• Data excerpts
^^^^^^^^^^^^^^^^
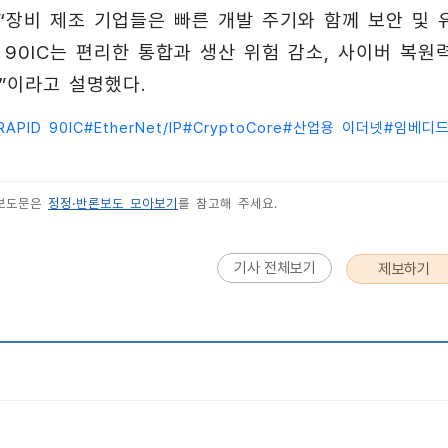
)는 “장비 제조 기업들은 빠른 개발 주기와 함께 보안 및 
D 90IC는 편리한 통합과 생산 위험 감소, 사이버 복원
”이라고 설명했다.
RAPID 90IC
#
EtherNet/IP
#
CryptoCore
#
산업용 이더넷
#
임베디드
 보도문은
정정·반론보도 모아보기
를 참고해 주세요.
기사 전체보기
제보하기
^^^^^^^^^^^^^^^^
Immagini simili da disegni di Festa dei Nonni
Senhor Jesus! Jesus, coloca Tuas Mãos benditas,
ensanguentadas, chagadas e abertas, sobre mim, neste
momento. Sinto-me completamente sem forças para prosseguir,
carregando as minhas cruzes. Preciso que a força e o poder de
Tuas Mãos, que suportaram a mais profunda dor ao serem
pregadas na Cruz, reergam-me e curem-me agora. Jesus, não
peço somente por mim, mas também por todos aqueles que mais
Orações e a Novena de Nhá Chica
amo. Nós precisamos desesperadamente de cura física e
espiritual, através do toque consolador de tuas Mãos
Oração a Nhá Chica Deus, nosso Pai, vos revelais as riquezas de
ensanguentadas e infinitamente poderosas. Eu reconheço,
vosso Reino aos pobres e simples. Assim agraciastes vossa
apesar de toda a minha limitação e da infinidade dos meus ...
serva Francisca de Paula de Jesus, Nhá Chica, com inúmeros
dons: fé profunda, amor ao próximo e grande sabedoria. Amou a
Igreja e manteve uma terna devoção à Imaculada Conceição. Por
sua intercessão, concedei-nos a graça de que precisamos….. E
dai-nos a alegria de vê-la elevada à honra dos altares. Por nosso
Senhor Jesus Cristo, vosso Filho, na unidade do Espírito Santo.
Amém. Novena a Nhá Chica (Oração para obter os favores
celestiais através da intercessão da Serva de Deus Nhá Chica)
^^^^^^^^^^^^^^^^
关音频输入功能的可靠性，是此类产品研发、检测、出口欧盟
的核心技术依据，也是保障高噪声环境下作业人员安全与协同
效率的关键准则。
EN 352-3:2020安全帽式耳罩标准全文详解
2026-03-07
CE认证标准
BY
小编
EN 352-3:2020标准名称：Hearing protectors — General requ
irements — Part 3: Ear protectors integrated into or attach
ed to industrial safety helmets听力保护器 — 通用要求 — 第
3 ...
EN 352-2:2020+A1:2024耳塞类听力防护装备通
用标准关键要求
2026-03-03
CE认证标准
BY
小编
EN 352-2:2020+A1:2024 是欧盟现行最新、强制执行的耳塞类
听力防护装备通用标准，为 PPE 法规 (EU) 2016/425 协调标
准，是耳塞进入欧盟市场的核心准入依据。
^^^^^^^^^^^^^^^^
• About this task
Search the data above for "Deus" and copy every line where it turns up.

• Result of the task
Oração a Nhá Chica Deus, nosso Pai, vos revelais as riquezas de
celestiais através da intercessão da Serva de Deus Nhá Chica)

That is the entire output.